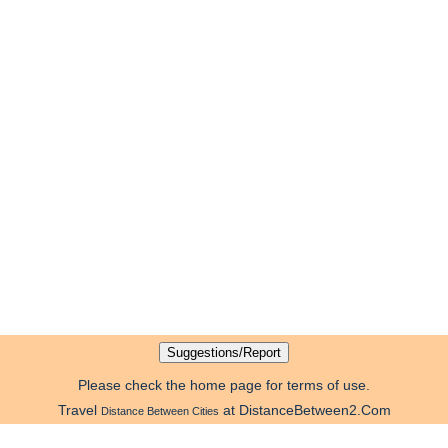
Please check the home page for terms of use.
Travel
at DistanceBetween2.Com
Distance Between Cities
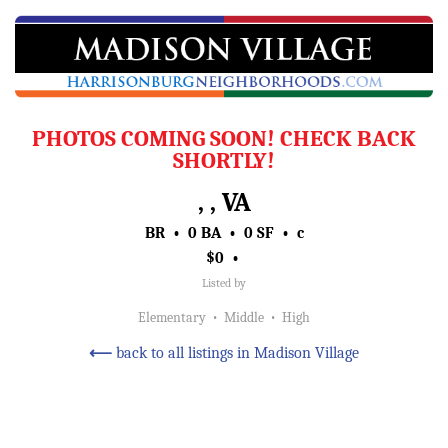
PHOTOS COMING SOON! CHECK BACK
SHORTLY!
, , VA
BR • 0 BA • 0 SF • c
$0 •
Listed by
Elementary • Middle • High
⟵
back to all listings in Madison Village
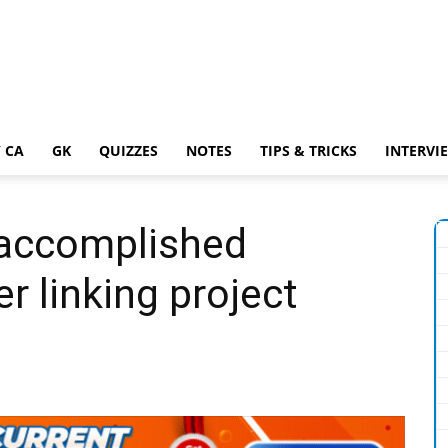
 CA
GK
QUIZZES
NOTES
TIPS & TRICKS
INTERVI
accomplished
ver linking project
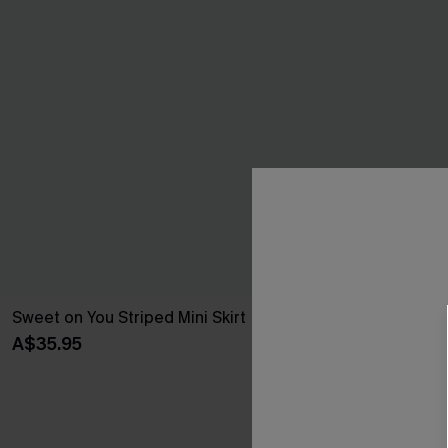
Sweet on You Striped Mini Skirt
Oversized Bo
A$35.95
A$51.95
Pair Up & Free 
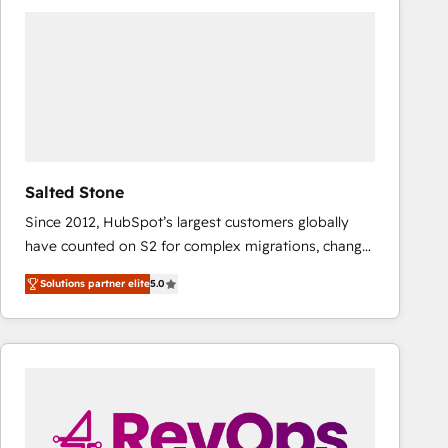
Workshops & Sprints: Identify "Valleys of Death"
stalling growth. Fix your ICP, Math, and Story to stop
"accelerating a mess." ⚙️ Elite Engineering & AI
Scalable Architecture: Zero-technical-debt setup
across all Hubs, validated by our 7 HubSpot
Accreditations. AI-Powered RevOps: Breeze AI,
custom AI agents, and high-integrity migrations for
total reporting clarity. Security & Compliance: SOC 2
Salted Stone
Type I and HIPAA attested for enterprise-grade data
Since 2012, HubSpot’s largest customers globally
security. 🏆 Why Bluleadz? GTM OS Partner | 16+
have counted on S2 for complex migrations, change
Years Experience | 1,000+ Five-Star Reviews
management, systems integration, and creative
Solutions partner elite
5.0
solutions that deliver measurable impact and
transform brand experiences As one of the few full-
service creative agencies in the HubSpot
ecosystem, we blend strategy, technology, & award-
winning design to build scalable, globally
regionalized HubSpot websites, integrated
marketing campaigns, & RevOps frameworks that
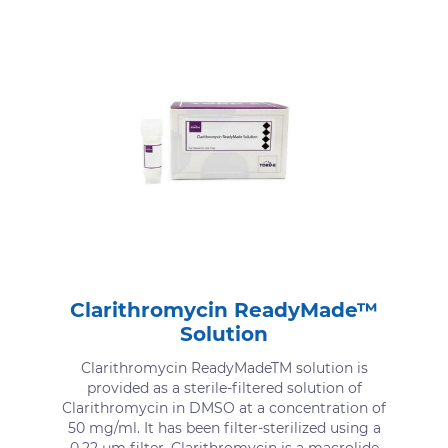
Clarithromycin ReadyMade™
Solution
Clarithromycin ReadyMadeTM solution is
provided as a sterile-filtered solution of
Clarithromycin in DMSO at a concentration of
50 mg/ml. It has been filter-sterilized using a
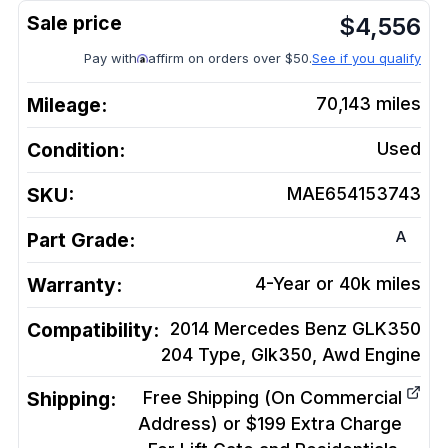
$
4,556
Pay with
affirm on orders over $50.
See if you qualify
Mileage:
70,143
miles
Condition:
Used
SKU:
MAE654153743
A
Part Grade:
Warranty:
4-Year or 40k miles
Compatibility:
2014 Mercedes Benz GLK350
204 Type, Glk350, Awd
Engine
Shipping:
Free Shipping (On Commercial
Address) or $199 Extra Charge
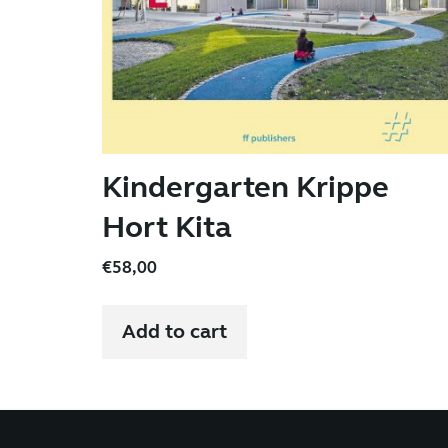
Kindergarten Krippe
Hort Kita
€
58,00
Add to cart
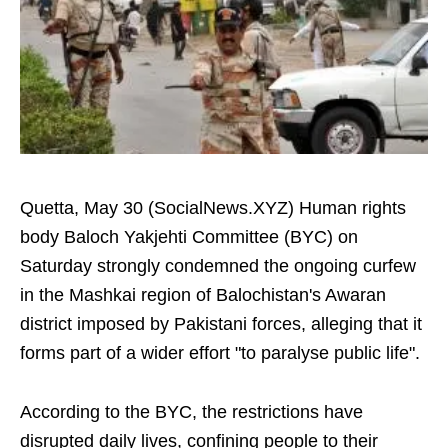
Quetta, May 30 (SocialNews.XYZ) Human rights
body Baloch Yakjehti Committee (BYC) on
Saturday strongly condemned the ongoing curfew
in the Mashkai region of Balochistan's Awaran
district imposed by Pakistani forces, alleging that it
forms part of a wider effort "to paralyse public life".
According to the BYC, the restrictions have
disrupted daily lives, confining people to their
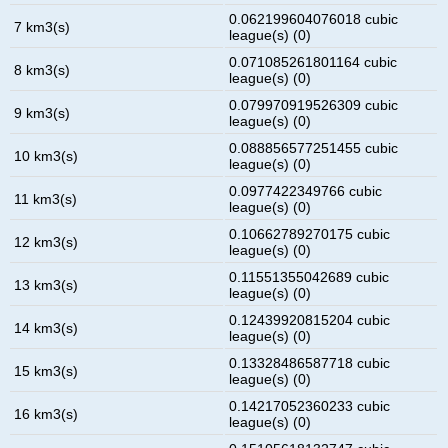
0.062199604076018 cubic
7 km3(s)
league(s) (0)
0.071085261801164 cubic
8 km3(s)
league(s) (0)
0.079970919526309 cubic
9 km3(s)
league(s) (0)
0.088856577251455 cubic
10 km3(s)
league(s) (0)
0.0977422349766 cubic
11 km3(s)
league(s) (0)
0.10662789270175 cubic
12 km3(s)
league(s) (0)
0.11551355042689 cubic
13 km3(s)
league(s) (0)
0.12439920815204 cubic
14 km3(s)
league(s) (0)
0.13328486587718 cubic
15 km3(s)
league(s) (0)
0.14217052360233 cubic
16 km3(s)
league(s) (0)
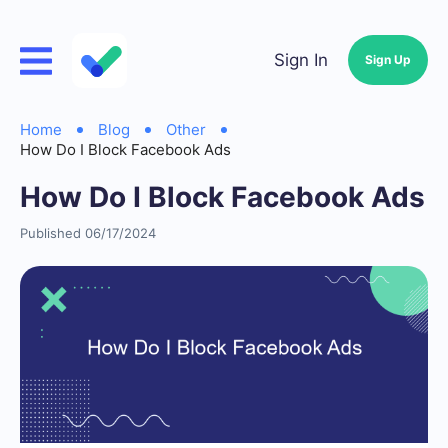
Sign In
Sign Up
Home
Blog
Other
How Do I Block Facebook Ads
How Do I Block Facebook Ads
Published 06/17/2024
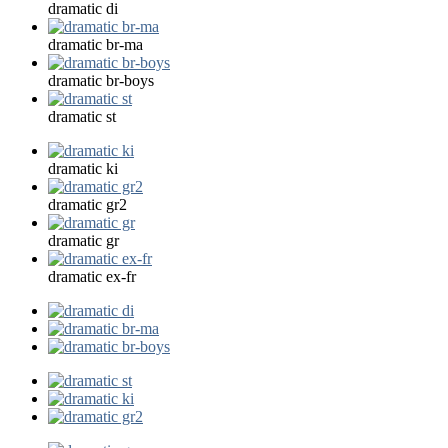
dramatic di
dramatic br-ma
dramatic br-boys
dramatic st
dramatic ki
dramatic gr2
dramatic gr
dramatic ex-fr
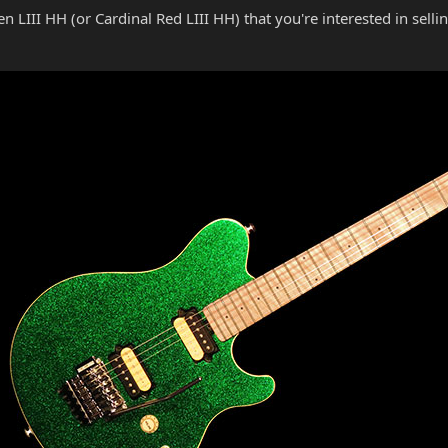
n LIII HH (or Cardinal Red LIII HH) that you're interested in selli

────

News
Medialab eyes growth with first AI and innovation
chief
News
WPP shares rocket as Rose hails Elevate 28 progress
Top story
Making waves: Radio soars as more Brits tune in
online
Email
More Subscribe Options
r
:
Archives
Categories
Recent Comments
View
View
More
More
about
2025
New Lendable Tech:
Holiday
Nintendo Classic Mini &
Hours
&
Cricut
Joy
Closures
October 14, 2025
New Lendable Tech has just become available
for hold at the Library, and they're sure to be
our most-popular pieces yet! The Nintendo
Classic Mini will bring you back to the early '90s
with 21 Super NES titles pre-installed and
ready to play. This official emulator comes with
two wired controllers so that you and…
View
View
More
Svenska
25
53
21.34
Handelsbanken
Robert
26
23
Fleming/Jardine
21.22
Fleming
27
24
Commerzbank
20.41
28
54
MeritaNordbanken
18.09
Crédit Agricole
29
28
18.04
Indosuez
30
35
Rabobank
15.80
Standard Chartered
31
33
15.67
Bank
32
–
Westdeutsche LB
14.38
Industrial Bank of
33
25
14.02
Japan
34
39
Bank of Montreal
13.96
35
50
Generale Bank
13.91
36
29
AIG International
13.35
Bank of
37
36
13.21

────

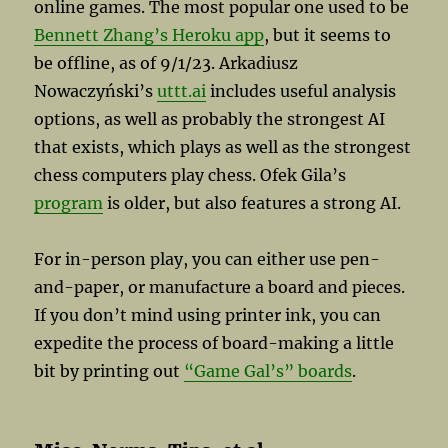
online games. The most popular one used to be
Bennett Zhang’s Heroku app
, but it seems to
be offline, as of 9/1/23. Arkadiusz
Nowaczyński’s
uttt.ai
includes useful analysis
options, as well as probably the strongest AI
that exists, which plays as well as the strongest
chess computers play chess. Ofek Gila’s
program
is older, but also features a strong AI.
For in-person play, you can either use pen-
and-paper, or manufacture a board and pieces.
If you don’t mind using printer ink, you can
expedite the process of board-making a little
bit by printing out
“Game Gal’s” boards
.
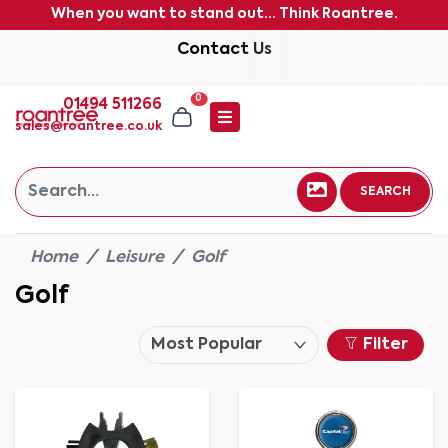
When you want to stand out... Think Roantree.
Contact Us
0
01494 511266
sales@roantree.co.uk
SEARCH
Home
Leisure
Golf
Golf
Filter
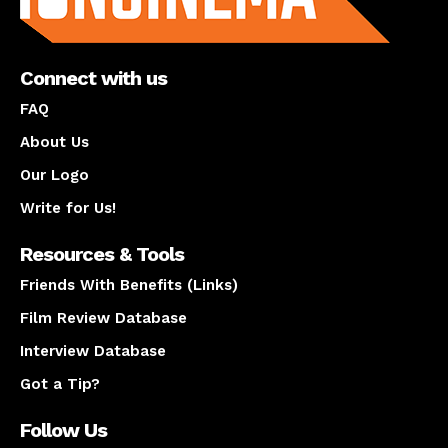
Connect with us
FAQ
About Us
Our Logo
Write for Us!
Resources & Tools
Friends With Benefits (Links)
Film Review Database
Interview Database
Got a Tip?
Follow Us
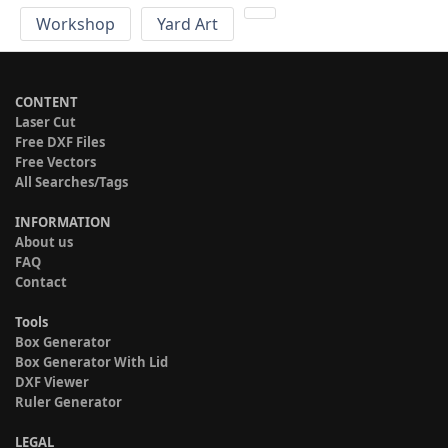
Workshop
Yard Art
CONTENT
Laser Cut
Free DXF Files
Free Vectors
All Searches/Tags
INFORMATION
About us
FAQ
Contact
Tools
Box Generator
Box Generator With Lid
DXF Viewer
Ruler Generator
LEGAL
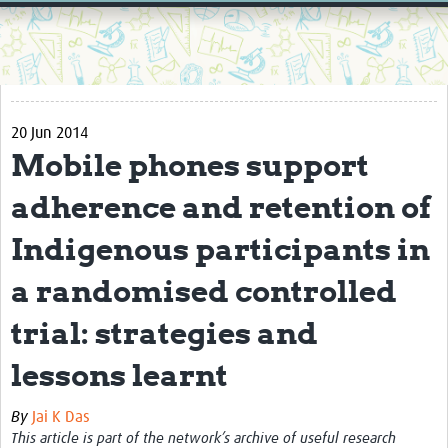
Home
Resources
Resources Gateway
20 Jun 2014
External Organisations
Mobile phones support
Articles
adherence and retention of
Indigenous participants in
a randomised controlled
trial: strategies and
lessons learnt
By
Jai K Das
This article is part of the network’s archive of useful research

────

Reproduce, word for word, everything in the listing above from the line containing "Bennett Zhang’s Heroku app" down to the line containing "This article is", both of them included. No pictures.

◆ **EXERCISE SOLUTION**
Bennett Zhang’s Heroku app
, but it seems to
be offline, as of 9/1/23. Arkadiusz
Nowaczyński’s
uttt.ai
includes useful analysis
options, as well as probably the strongest AI
that exists, which plays as well as the strongest
chess computers play chess. Ofek Gila’s
program
is older, but also features a strong AI.
For in-person play, you can either use pen-
and-paper, or manufacture a board and pieces.
If you don’t mind using printer ink, you can
expedite the process of board-making a little
bit by printing out
“Game Gal’s” boards
.
When you want to stand out... Think Roantree.
Contact Us
0
01494 511266
sales@roantree.co.uk
SEARCH
Home
Leisure
Golf
Golf
Filter
Connect with us
FAQ
About Us
Our Logo
Write for Us!
Resources & Tools
Friends With Benefits (Links)
Film Review Database
Interview Database
Got a Tip?
Follow Us
Workshop
Yard Art
CONTENT
Laser Cut
Free DXF Files
Free Vectors
All Searches/Tags
INFORMATION
About us
FAQ
Contact
Tools
Box Generator
Box Generator With Lid
DXF Viewer
Ruler Generator
LEGAL
Home
Resources
Resources Gateway
20 Jun 2014
External Organisations
Mobile phones support
Articles
adherence and retention of
Indigenous participants in
a randomised controlled
trial: strategies and
lessons learnt
By
Jai K Das
This article is part of the network’s archive of useful research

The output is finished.